• _PROBLEM DETAILS_
The records that follow need to be output exactly as they are.

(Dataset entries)

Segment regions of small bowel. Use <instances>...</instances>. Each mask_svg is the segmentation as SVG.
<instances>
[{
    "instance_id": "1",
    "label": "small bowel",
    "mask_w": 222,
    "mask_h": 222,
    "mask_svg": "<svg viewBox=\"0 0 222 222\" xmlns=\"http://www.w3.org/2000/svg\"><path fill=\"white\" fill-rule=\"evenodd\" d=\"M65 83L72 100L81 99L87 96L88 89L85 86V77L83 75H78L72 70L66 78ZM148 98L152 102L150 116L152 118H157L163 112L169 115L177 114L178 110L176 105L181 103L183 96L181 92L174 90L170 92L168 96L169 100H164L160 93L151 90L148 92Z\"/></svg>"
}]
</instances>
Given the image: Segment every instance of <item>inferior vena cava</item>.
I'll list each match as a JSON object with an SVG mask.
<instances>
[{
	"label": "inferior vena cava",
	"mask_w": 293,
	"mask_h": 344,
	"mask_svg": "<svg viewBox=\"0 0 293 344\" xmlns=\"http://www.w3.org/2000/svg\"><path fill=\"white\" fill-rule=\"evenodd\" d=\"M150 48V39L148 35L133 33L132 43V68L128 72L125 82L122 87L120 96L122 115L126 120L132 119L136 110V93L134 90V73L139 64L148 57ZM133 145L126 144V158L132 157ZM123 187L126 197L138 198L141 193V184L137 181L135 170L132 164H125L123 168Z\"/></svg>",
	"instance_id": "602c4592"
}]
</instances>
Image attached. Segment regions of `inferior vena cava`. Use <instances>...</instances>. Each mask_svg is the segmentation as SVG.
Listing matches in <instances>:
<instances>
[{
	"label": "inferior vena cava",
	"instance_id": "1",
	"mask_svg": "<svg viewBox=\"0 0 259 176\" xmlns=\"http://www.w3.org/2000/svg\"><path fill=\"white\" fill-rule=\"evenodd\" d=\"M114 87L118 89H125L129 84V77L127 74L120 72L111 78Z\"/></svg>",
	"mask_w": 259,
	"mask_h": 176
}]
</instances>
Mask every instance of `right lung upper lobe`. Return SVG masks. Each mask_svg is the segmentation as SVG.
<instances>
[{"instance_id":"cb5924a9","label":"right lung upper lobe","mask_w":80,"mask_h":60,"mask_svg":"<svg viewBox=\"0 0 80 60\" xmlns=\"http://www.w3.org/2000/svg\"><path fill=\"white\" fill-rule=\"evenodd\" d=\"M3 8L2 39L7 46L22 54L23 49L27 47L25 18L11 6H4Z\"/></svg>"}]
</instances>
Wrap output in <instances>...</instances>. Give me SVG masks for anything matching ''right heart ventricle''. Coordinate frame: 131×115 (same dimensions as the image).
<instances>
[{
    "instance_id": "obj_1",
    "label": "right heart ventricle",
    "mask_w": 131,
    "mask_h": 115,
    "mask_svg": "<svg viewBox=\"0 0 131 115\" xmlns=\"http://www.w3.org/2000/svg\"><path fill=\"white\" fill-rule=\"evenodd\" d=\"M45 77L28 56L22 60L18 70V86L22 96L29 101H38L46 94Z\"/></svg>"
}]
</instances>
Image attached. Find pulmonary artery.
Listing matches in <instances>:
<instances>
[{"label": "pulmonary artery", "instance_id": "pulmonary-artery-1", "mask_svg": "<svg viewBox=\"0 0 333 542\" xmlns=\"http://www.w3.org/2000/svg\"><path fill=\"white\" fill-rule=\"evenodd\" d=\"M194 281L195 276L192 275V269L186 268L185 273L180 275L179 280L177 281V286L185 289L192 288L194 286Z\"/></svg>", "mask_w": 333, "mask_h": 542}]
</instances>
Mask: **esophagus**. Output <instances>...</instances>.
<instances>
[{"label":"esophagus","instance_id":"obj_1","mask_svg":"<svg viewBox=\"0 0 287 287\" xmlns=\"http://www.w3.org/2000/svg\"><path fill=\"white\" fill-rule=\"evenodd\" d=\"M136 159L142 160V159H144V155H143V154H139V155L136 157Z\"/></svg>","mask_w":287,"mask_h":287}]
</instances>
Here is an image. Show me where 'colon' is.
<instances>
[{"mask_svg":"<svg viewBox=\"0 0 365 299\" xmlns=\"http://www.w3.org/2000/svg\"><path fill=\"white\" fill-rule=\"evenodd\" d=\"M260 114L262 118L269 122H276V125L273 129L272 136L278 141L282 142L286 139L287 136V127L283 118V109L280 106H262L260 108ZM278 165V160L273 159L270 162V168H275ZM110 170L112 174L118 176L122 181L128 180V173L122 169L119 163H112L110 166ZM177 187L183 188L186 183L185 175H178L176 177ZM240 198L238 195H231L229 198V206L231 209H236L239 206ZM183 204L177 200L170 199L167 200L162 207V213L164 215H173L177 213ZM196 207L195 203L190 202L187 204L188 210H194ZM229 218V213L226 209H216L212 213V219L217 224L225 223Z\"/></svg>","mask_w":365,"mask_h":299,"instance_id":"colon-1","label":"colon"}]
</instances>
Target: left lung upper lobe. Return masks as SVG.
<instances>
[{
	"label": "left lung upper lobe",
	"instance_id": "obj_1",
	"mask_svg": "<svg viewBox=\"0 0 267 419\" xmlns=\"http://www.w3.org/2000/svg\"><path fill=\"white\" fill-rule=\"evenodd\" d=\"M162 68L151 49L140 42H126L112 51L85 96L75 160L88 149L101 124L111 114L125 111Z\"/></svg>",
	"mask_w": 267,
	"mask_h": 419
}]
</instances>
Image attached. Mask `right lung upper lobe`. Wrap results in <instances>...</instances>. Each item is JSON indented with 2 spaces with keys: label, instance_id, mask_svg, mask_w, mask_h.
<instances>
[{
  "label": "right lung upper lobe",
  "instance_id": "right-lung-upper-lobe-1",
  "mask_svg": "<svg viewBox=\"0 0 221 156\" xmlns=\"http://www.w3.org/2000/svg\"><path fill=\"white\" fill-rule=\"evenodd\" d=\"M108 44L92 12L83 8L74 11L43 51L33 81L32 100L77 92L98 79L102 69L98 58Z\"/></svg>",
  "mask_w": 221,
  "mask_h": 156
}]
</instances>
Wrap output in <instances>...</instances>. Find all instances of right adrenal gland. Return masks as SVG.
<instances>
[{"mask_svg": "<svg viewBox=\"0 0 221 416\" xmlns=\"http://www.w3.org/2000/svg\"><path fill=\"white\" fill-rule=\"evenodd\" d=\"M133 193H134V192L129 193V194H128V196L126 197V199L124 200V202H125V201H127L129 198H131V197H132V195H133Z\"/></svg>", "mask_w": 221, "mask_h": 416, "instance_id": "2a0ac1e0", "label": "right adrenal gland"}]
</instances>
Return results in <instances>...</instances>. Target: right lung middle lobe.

• _WRITTEN RESPONSE_
Segment regions of small bowel. Use <instances>...</instances>. Each mask_svg is the segmentation as SVG.
<instances>
[{
    "instance_id": "1",
    "label": "small bowel",
    "mask_w": 222,
    "mask_h": 222,
    "mask_svg": "<svg viewBox=\"0 0 222 222\" xmlns=\"http://www.w3.org/2000/svg\"><path fill=\"white\" fill-rule=\"evenodd\" d=\"M65 83L72 100L81 99L87 96L88 89L85 86V77L83 75H78L72 70L66 78ZM148 98L152 102L150 116L152 118H157L163 112L169 115L177 114L178 110L176 105L181 103L183 96L181 92L174 90L170 92L168 96L169 100H164L160 93L151 90L148 92Z\"/></svg>"
}]
</instances>
Given the image: Segment every instance of <item>inferior vena cava</item>.
I'll list each match as a JSON object with an SVG mask.
<instances>
[{
	"label": "inferior vena cava",
	"mask_w": 293,
	"mask_h": 344,
	"mask_svg": "<svg viewBox=\"0 0 293 344\" xmlns=\"http://www.w3.org/2000/svg\"><path fill=\"white\" fill-rule=\"evenodd\" d=\"M150 48V39L148 35L133 33L132 43V68L128 72L125 82L122 87L120 96L122 115L126 120L132 119L136 110V93L134 90V73L139 64L148 57ZM133 145L126 144V158L132 157ZM123 187L126 197L138 198L141 193V184L137 181L135 170L132 164H125L123 168Z\"/></svg>",
	"instance_id": "602c4592"
}]
</instances>
Image attached. Segment regions of `inferior vena cava`. Use <instances>...</instances>. Each mask_svg is the segmentation as SVG.
Listing matches in <instances>:
<instances>
[{
	"label": "inferior vena cava",
	"instance_id": "1",
	"mask_svg": "<svg viewBox=\"0 0 259 176\" xmlns=\"http://www.w3.org/2000/svg\"><path fill=\"white\" fill-rule=\"evenodd\" d=\"M114 87L118 89H125L129 84V77L127 74L120 72L111 78Z\"/></svg>",
	"mask_w": 259,
	"mask_h": 176
}]
</instances>
Mask every instance of `right lung upper lobe`. Return SVG masks. Each mask_svg is the segmentation as SVG.
<instances>
[{"instance_id":"cb5924a9","label":"right lung upper lobe","mask_w":80,"mask_h":60,"mask_svg":"<svg viewBox=\"0 0 80 60\" xmlns=\"http://www.w3.org/2000/svg\"><path fill=\"white\" fill-rule=\"evenodd\" d=\"M3 8L2 39L7 46L22 54L23 49L27 47L25 18L11 6H4Z\"/></svg>"}]
</instances>
Wrap output in <instances>...</instances>. Give me SVG masks for anything matching ''right heart ventricle''. Coordinate frame: 131×115 (same dimensions as the image).
<instances>
[{
    "instance_id": "obj_1",
    "label": "right heart ventricle",
    "mask_w": 131,
    "mask_h": 115,
    "mask_svg": "<svg viewBox=\"0 0 131 115\" xmlns=\"http://www.w3.org/2000/svg\"><path fill=\"white\" fill-rule=\"evenodd\" d=\"M45 77L28 56L22 60L18 70V86L22 96L29 101H38L46 94Z\"/></svg>"
}]
</instances>
Image attached. Find pulmonary artery.
Listing matches in <instances>:
<instances>
[{"label": "pulmonary artery", "instance_id": "pulmonary-artery-1", "mask_svg": "<svg viewBox=\"0 0 333 542\" xmlns=\"http://www.w3.org/2000/svg\"><path fill=\"white\" fill-rule=\"evenodd\" d=\"M194 281L195 276L192 275V269L186 268L185 273L180 275L179 280L177 281V286L185 289L192 288L194 286Z\"/></svg>", "mask_w": 333, "mask_h": 542}]
</instances>
Mask: **esophagus**. Output <instances>...</instances>.
<instances>
[{"label":"esophagus","instance_id":"obj_1","mask_svg":"<svg viewBox=\"0 0 287 287\" xmlns=\"http://www.w3.org/2000/svg\"><path fill=\"white\" fill-rule=\"evenodd\" d=\"M136 159L142 160V159H144V155H143V154H139V155L136 157Z\"/></svg>","mask_w":287,"mask_h":287}]
</instances>
Here is an image. Show me where 'colon' is.
<instances>
[{"mask_svg":"<svg viewBox=\"0 0 365 299\" xmlns=\"http://www.w3.org/2000/svg\"><path fill=\"white\" fill-rule=\"evenodd\" d=\"M260 114L262 118L269 122H276V125L273 129L272 136L278 141L282 142L286 139L287 136V127L283 118V109L280 106H262L260 108ZM278 165V160L273 159L270 162V168H275ZM110 170L112 174L118 176L122 181L128 180V173L122 169L119 163H112L110 166ZM177 187L183 188L186 183L185 175H178L176 177ZM240 198L238 195H231L229 198V206L231 209H236L239 206ZM183 204L177 200L170 199L167 200L162 207V213L164 215H173L177 213ZM196 207L195 203L190 202L187 204L188 210H194ZM229 218V213L226 209H216L212 213V219L217 224L225 223Z\"/></svg>","mask_w":365,"mask_h":299,"instance_id":"colon-1","label":"colon"}]
</instances>
Target: left lung upper lobe. Return masks as SVG.
<instances>
[{
	"label": "left lung upper lobe",
	"instance_id": "obj_1",
	"mask_svg": "<svg viewBox=\"0 0 267 419\" xmlns=\"http://www.w3.org/2000/svg\"><path fill=\"white\" fill-rule=\"evenodd\" d=\"M162 68L151 49L140 42H126L112 51L85 96L75 160L88 149L101 124L111 114L125 111Z\"/></svg>",
	"mask_w": 267,
	"mask_h": 419
}]
</instances>
Image attached. Mask `right lung upper lobe`. Wrap results in <instances>...</instances>. Each item is JSON indented with 2 spaces with keys: label, instance_id, mask_svg, mask_w, mask_h.
<instances>
[{
  "label": "right lung upper lobe",
  "instance_id": "right-lung-upper-lobe-1",
  "mask_svg": "<svg viewBox=\"0 0 221 156\" xmlns=\"http://www.w3.org/2000/svg\"><path fill=\"white\" fill-rule=\"evenodd\" d=\"M108 44L92 12L83 8L74 11L43 51L33 81L32 100L77 92L98 79L102 69L98 58Z\"/></svg>",
  "mask_w": 221,
  "mask_h": 156
}]
</instances>
Wrap output in <instances>...</instances>. Find all instances of right adrenal gland. Return masks as SVG.
<instances>
[{"mask_svg": "<svg viewBox=\"0 0 221 416\" xmlns=\"http://www.w3.org/2000/svg\"><path fill=\"white\" fill-rule=\"evenodd\" d=\"M133 193H134V192L129 193V194H128V196L126 197V199L124 200V202H125V201H127L129 198H131V197H132V195H133Z\"/></svg>", "mask_w": 221, "mask_h": 416, "instance_id": "2a0ac1e0", "label": "right adrenal gland"}]
</instances>
Return results in <instances>...</instances>. Target: right lung middle lobe.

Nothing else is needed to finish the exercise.